Data Provenance

Big data and analytics are changing the way healthcare professionals make decisions about their patients and population. But how can the data be trusted to help make such critical decisions?

What problems do healthcare professionals have with analytics?

Complex processes

There can be many steps between raw data and a final report. This can make it hard to be sure that the outputs are accurate and without bias.

Uncleansed data

One of the chief concerns is erroneous data.

Many data sources

Matching data between so many data sources can lead to question marks over data integrity and accuracy.

Failure to reproduce results

74% of researchers have tried and failed to reproduce another scientist's experiments.

Want to learn more?

In early 2017 the USACM issued a statement on Algorithmic Transparency and Accountability. Read it here.

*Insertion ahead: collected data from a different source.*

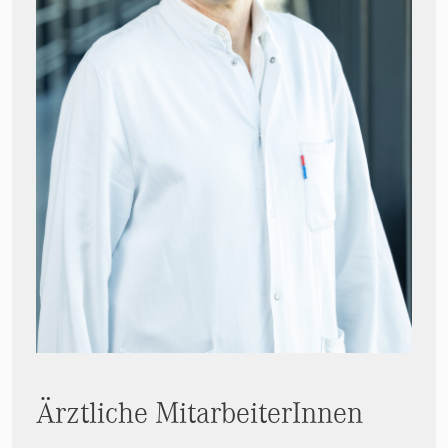
Ärztliche MitarbeiterInnen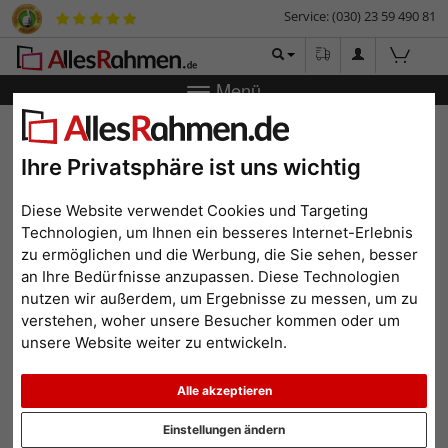
Service: (030) 23 59 490 81
Menü
Zurück
|
Bilderrahmen-Shop
Bilderrahmen
Dreifachrahmen
aus Naturholz für 3 Bilder: 1x15x20 cm & 2x10x15 cm
Ihre Privatsphäre ist uns wichtig
Dreifachrahmen aus
Naturholz für 3 Bilder:
Diese Website verwendet Cookies und Targeting
1x15x20 cm & 2x10x15 cm
Technologien, um Ihnen ein besseres Internet-Erlebnis
zu ermöglichen und die Werbung, die Sie sehen, besser
an Ihre Bedürfnisse anzupassen. Diese Technologien
nutzen wir außerdem, um Ergebnisse zu messen, um zu
verstehen, woher unsere Besucher kommen oder um
unsere Website weiter zu entwickeln.
Alle akzeptieren
Einstellungen ändern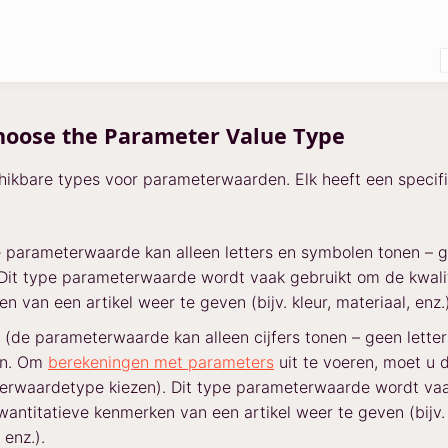
hoose the Parameter Value Type
chikbare types voor parameterwaarden. Elk heeft een specif
 parameterwaarde kan alleen letters en symbolen tonen – 
. Dit type parameterwaarde wordt vaak gebruikt om de kwali
n van een artikel weer te geven (bijv. kleur, materiaal, enz.)
(de parameterwaarde kan alleen cijfers tonen – geen letter
en. Om
berekeningen met parameters
uit te voeren, moet u d
erwaardetype kiezen). Dit type parameterwaarde wordt vaa
antitatieve kenmerken van een artikel weer te geven (bijv. 
 enz.).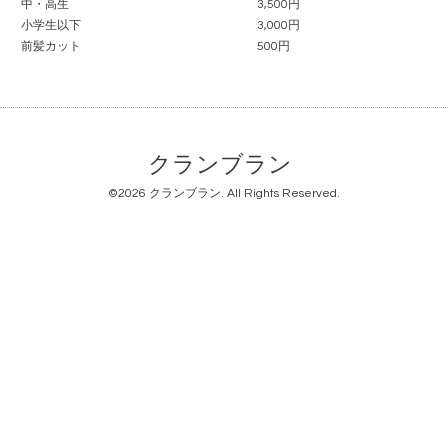
中・高生
3,500円
小学生以下
3,000円
前髪カット
500円
クランブラン
©2026
クランブラン
. All Rights Reserved.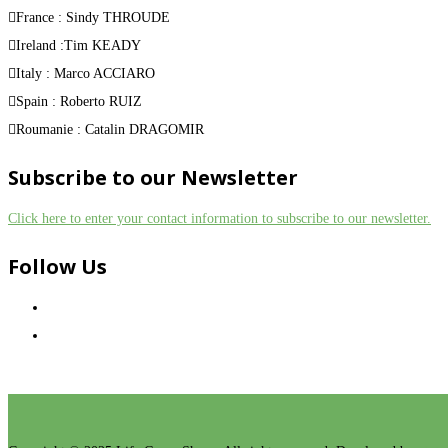
France : Sindy THROUDE
Ireland :Tim KEADY
Italy : Marco ACCIARO
Spain : Roberto RUIZ
Roumanie : Catalin DRAGOMIR
Subscribe to our Newsletter
Click here to enter your contact information to subscribe to our newsletter.
Follow Us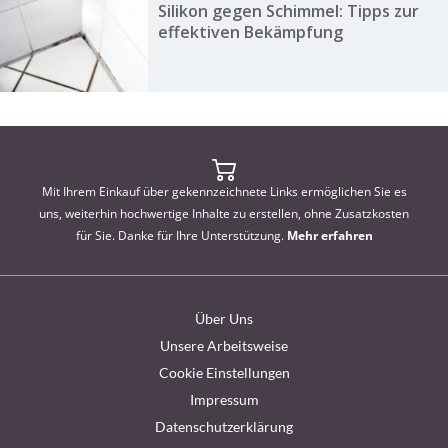
Silikon gegen Schimmel: Tipps zur
effektiven Bekämpfung
Mit Ihrem Einkauf über gekennzeichnete Links ermöglichen Sie es
uns, weiterhin hochwertige Inhalte zu erstellen, ohne Zusatzkosten
für Sie. Danke für Ihre Unterstützung.
Mehr erfahren
Über Uns
Unsere Arbeitsweise
Cookie Einstellungen
Impressum
Datenschutzerklärung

What's being done to build trust in analytics?

Data Provenance

One important development in research is the use of data provenance. In a nutshell, data provenance is a technique that describes:

  • The history of a piece of data
  • Where it came from
  • How it came to be in its present state
  • Who or what acted upon it

How does provenance help build trust?

When healthcare analytics software shows provenance in the data used, it can help to:

  • Link data together
  • Produce repeatable results
  • Improve auditing
  • Tell the data's full story

Provenance maintains the integrity of data so healthcare professionals can make informed decisions using trusted, accurate data.

What should I look for in my analytics software?

Ask these questions when evaluating the software.

Can I easily...

  • See where and when data has been changed?
  • See who has made changes to the data?
  • Record my own decision making?
  • Explore the thinking behind a report?
  • Visualise the audit history?
  • See the data behind the report at any time?
  • Share and discuss the findings with my peers?
  • Re-run a report but with different data?